My thoughts on this would be that if someone KNOWS how to use vlookup or Sumproduct and not just being able to parrot the formula, would already be at a level of compentance that formating and page setup would be a given.  For instance, there's a girl, here at the office, that  I taught how to use vlookup.  She doesn't understand why it works, just that it does work.  Anything out of left field she just wouldn't be able to handle.  Questions like 
1.  If you have a vlookup formula that is correct, and data that matches on the two lists, but are still getting a #N/A error.  What's causing the problem?
Would filter out the chafe from the real user.
Answer:  Text versus numeric formating.  Leading or trailing spaces.

If they can answer these type's questions correctly, then I'm pretty sure any type of formating is not beyond them.

HTH
Cal


----------



## Greg Truby (Feb 10, 2006)

> What could you buy for 1866335 Venezuelan Bolivars?
> -Norie


Un tiquete de avion a Liberia, Costa Rica y unos días en unas playas ticas.  Pero también Curaçao está cerca.

An airplane ticket to Liberia, Costa Rica and a few days on Costa Rican beaches.  Though Curaçao is also close.


----------



## Norie (Feb 10, 2006)

Greg

Shouldn't that be posted in the newly named 'Questions in Other Languages' forum?


----------



## Mark O'Brien (Feb 11, 2006)

> I 2<sup>nd</sup> Mark; though I'd say Mark's describing the "median" Excel user, since you've got yer outliers like Cal & Richard who are so far above the typical user that they would skew the "average".



No I was talking about the arithmetic mean.  Although the median and the mode would probably give similar results.

Anyone that uses Excel is a user.  Millions of people use Excel but comparatively few are particularly skilled.  Like I said, the average user might know how to use SUM.  Chances are, the average user might still use A1+A2+A3.  (then spend 5 minutes tying to figure out why that doesn't work before puttin in the "=" sign)


----------



## Norie (Feb 11, 2006)

Mark

I've seen people use SUM like this.

=SUM(A1-A2)


----------



## Smitty (Feb 11, 2006)

> the average user might still use A1+A2+A3



Our CFO still uses that! But he's a die hard Lotus user too. 

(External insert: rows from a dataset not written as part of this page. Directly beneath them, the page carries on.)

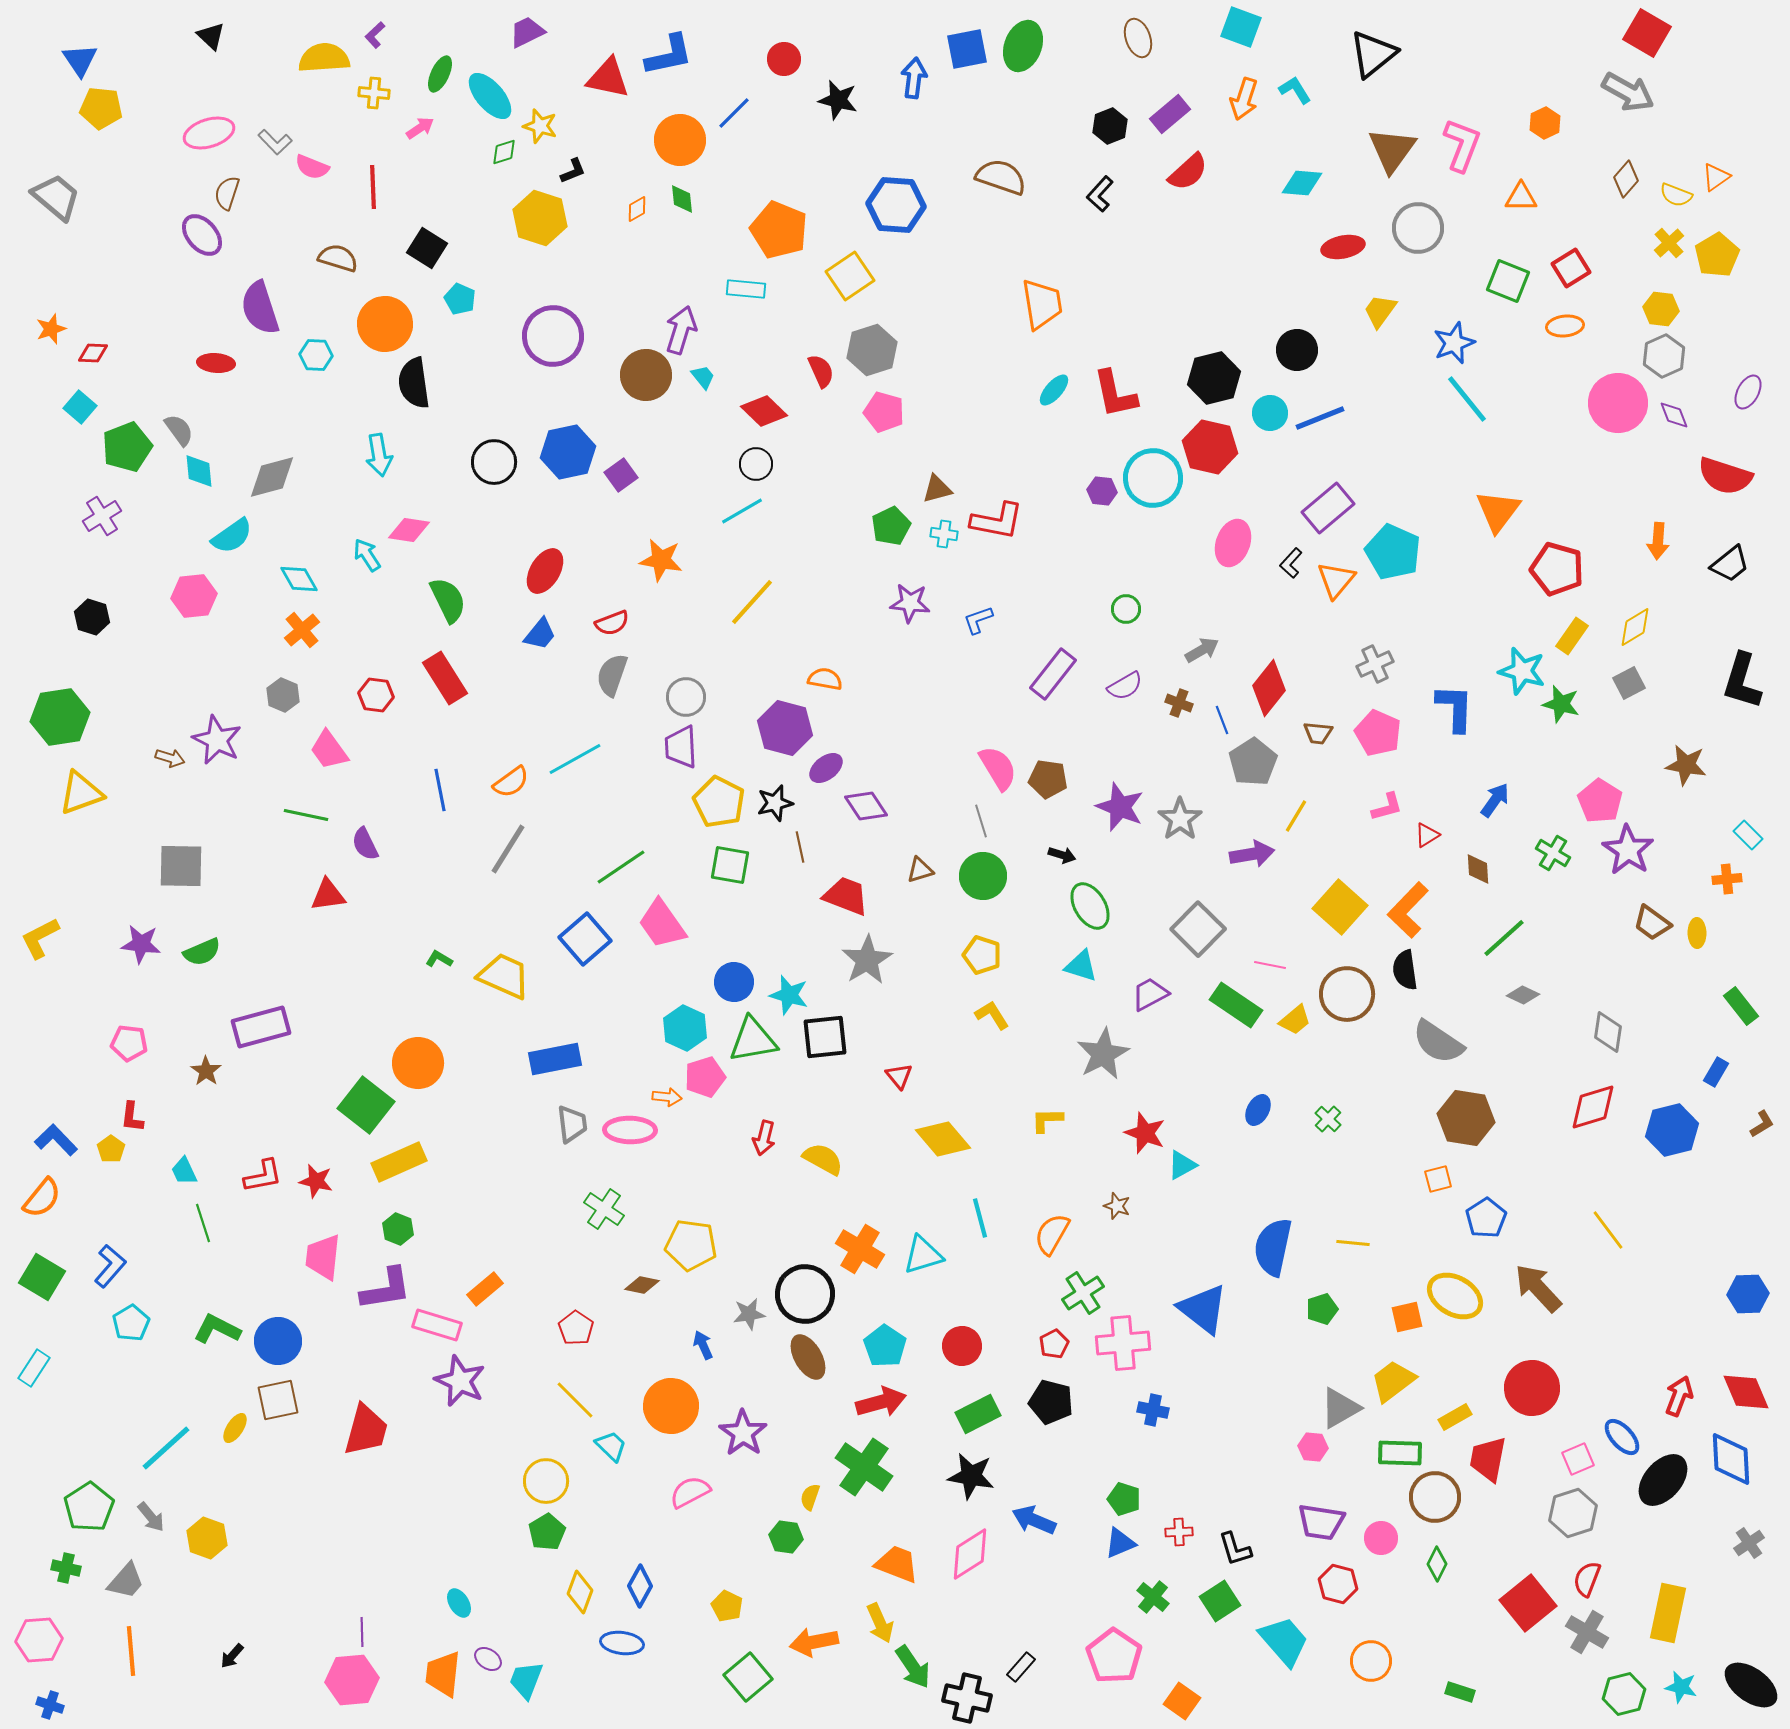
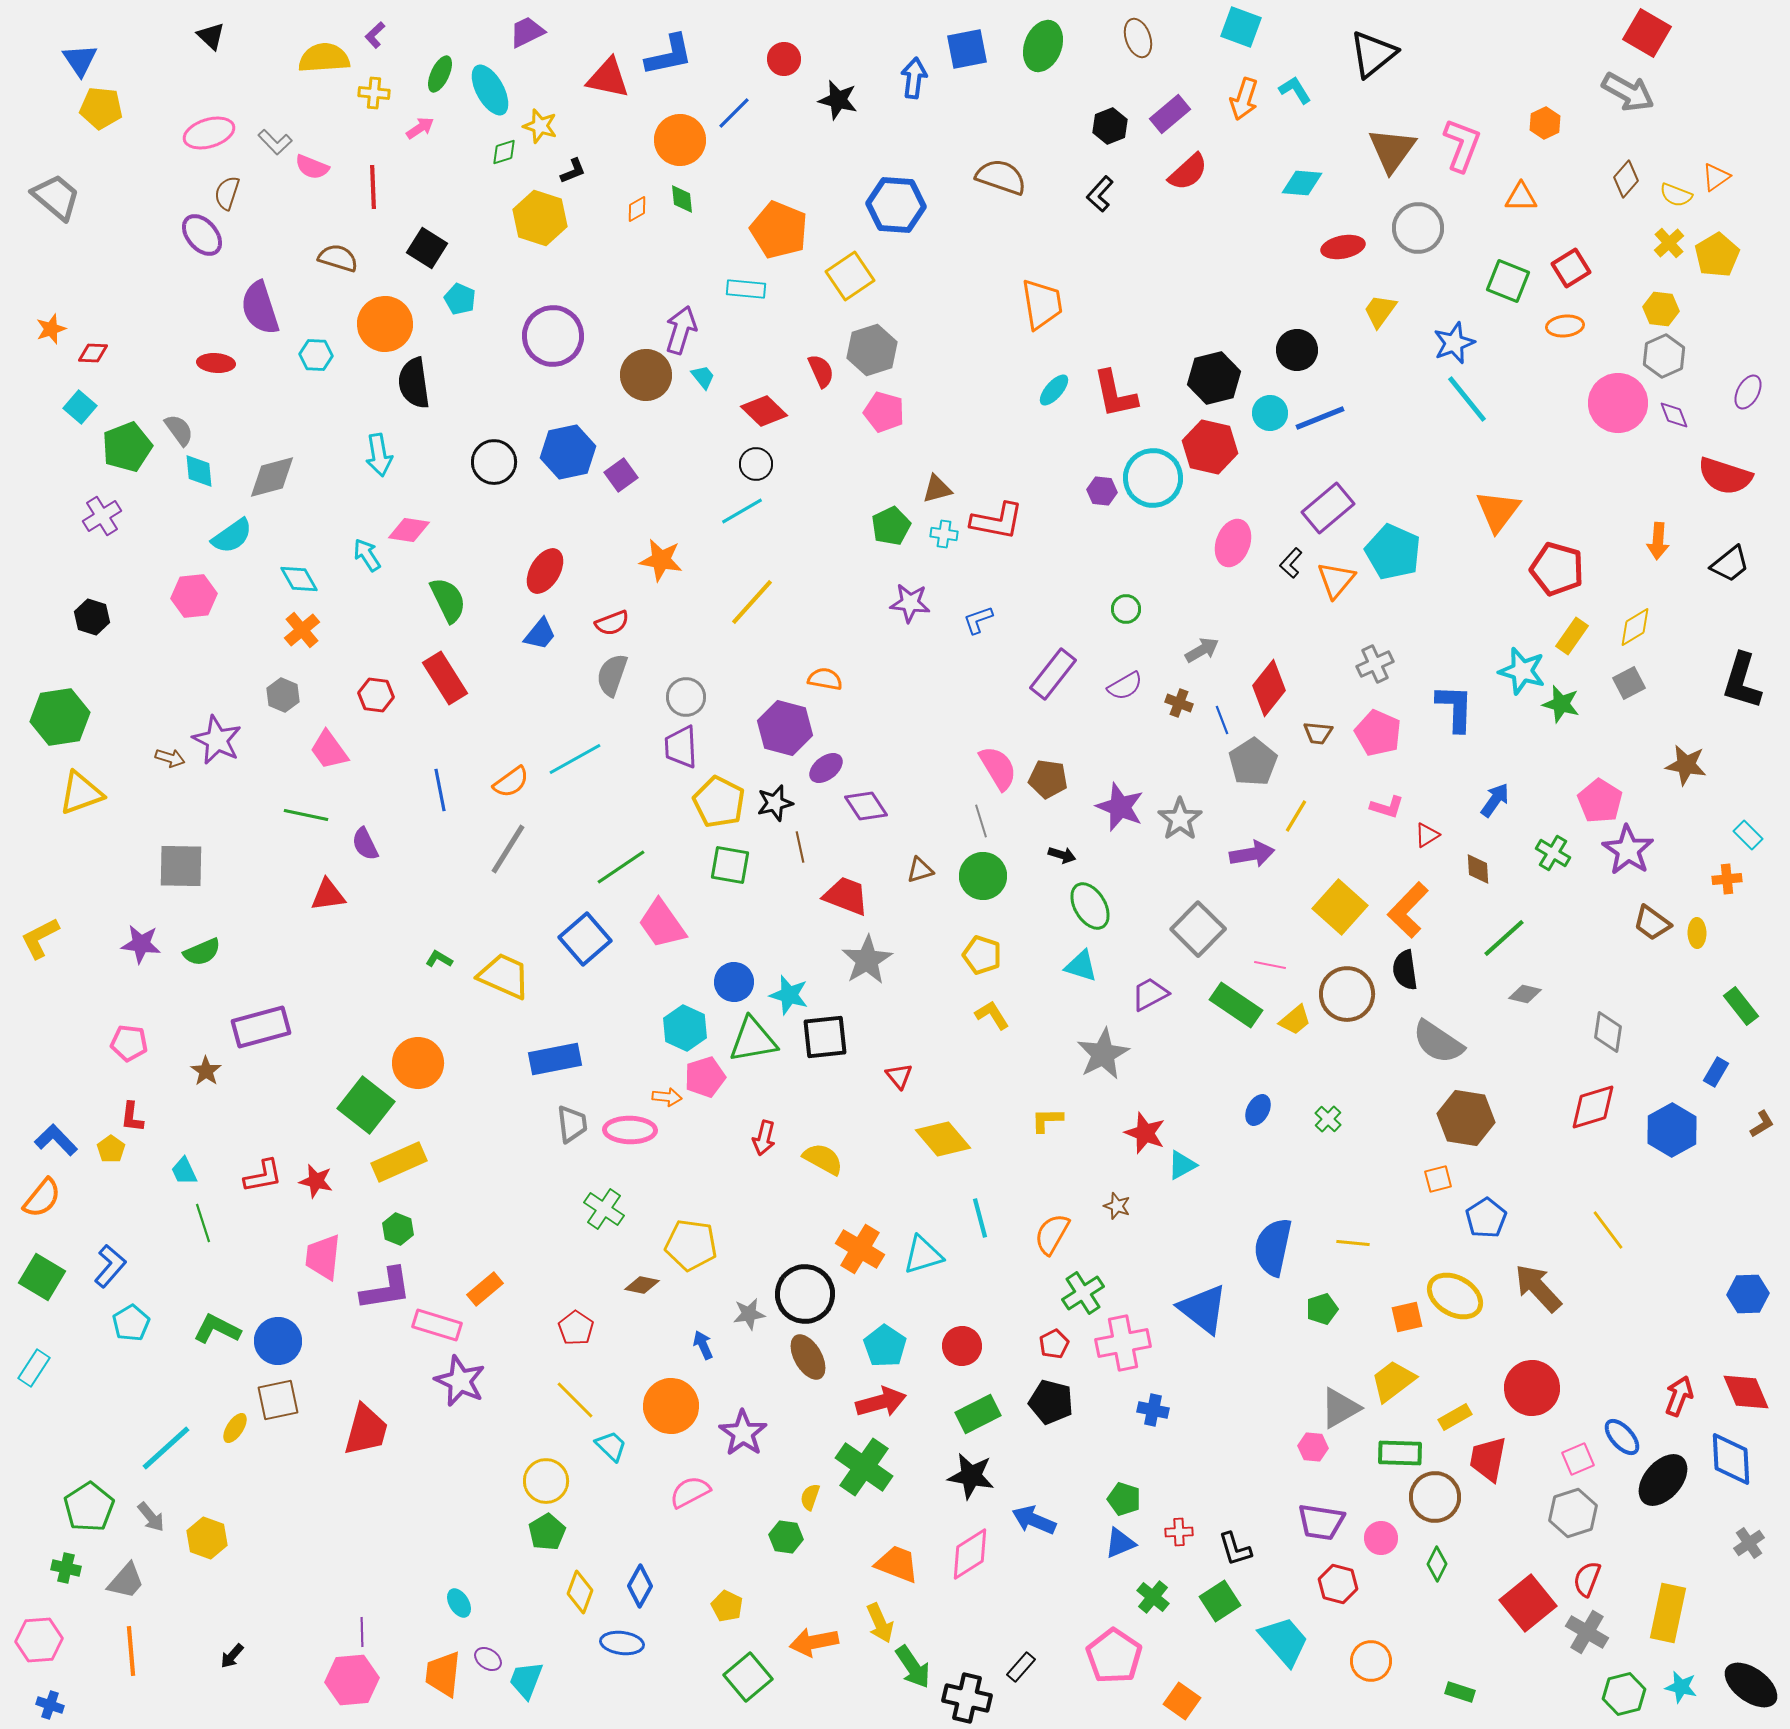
green ellipse at (1023, 46): moved 20 px right
cyan ellipse at (490, 96): moved 6 px up; rotated 12 degrees clockwise
pink L-shape at (1387, 807): rotated 32 degrees clockwise
gray diamond at (1523, 995): moved 2 px right, 1 px up; rotated 12 degrees counterclockwise
blue hexagon at (1672, 1130): rotated 15 degrees counterclockwise
pink cross at (1123, 1343): rotated 6 degrees counterclockwise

As for the skill set needed for Excel, I'd say that a lot of it is being able to understand conceptually what you can do with the program and then being able to apply that knowledge to it.  (Patience and the ability to read the helpfile is a plus).  For instance, I think my first "complicated" formula was along the lines of a VLOOKUP.  I "knew" what I wanted to do, knew it was possible and figured it out.  

Although in my office, 99% of my users are folks who still do sales charts & stack rankings on 24x36 paper, without taking advantage of the wide format HP plotter we've had for years (despite being told about it repeatedly).  Granted, a cusp-of-technology business (in terms of users) we're not.  My frame of reference with regards to user-competence is here.  (Yes, that was a compliment...)

Smitty


----------



## Felix Atagong (Feb 13, 2006)

An average user would not, I repeat: NOT, send offers to a client in Excel with rows, columns or sheets hidden, especially when these contain information the client must not see. It's a tragedy I still encounter a lot...   Some people even don't bother to erase the formulae, so you see something like =Cost!A1*1.15. 

My holding company once send me a cost tariff, absolute cost, no extra charges, cross my heart and swear to god... unless I did an unhide and found out the real cost that was 15% less...

And I've got this client who sends me daily a (hidden) sheet that contains his complete clients database, names, adresses, phonenumbers... just to let me know what kind of product he wants to order from me... (I don't do anything with it, honest, I'm ethical enough for that, until the day he decides to go to the compettion - I'll know who to contact then  :wink: )


----------



## LySeRGinator (Feb 13, 2006)

> My holding company once send me a cost tariff, absolute cost, no extra charges, cross my heart and swear to god... unless I did an unhide and found out the real cost that was 15% less...



loooooool.. priceless  Obviously something to casually bring into any further negotiations with this particular client lol....


----------